The four business-defining questions I want you to answer:
- Are you going to sell productized creative services or custom creative services?
- Are you going to build a team, or ride solo?
- Are you going to build an agency, or a studio?
- Are you going to be a generalist, or a specialist?
Productized vs. Customized Services
Productized Creative Service Providers
These companies are usually built with selling the company in mind. They’re highly efficient, and require extremely tight processes that anyone with minimum capabilities can execute. The product is good, but not excellent and there’s not a lot of room for customization (though they often sell on the ability to customize – like Squarespace). The cost is typically lower, but it’s easier to sell volume.
Customized Creative Services Providers
Though there are clearly defined processes, the details and execution can often change depending on the specific needs of individual clients. It’s extremely hard to scale this type of business (it’s not built to scale). By nature of what the end-product is, you are limited to working with fewer clients more closely. Which means you’re charging much higher rates to provide a higher level of customer service and customization.
Team vs Solo
Some people think building a team will make their life and work easier. It won’t. They reason that if they have the right people around, they won’t have to worry about fulfillment – they can focus on “working on the business, not in it”. I am a fan of the E-Myth, and the concept of working on (not just in) the business. However, building a team isn’t always necessary to do this.
Bottom line – people are expensive and people add complexity. The number one expense any business will have is personnel. Also, the more people you add, the more complex your processes become and the more you’ll have to manage. The leaner you can operate (especially in the beginning) the better.
Why would you build a team rather than roll solo? It all depends on what you want to do and what you want to build.
If you feel called to leadership development, overseeing people, drawing out their gifting, creating a culture, and building something that is duplicatable (possibly with the ultimate end to sell) building a team might be for you.
If you love the craft of what you do, interacting with clients, overseeing the creative output and taking pride in the work, riding solo might be for you. You can still work with specialists and delegate aspects of your work as a solopreneur.
Agency or Studio
Agencies are multi-disciplinary. An agency consists of several services under one roof.
A creative agency might include graphic design, strategy, messaging, brand naming, UX/web design, marketing, video, photo, etc. There are two ways to look at an agency: (1) the Swiss Army Knife (which does several things poorly), or (2) The Toolbox (which is a collective of highly-specialized tools, each one doing one thing extremely well). If you’re a solo agency, you will likely be the Swiss Army Knife. In my opinion, the only way to do great creative services as an agency is to build a team (a toolbox with several specialists).

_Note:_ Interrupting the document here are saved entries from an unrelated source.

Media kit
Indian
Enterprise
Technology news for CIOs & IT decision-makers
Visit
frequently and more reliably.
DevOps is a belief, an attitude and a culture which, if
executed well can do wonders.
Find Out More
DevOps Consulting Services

A studio is not necessarily small. For example, Pentagram is one of the largest graphic design studios in the world (several employees, multiple offices, worldwide recognition, multi-million dollar projects). They are a studio because they focus on one discipline really well – graphic design (primarily identity design). https://www.pentagram.com/
You can always start with one or two disciplines and add them as you progress with being an agency in mind.
Generalist or Specialist
Do you want to focus on one niche, or have a wide range of experience in several industries? There are pros and cons in each. Having a niche allows you to gain deep knowledge in one industry, allowing you to more easily develop “expert” status. Many people are concerned with focusing on a niche because they think it will be limiting. This often isn’t the case. In many cases narrowing in a niche allows you to open the gates of creativity within a particular domain.

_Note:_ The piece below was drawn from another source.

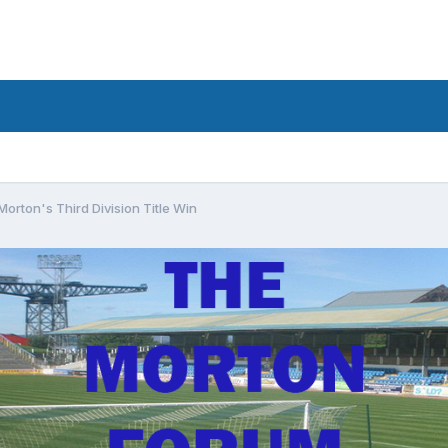
orton's Third Division Title Win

However, in many other cases, people who focus on a niche can develop cognitive entrenchment. If the only tool you have is a hammer, everything looks like a nail. It’s common to get caught in the rut of creating the same type of thing over and over again. It also puts you in a vulnerable spot if the industry changes or is disrupted.
Generalists tend to adopt lateral thinking (the ability to apply a wide-range of solutions to a wide-range of problems). This is helpful if you’re developing a custom creative services company.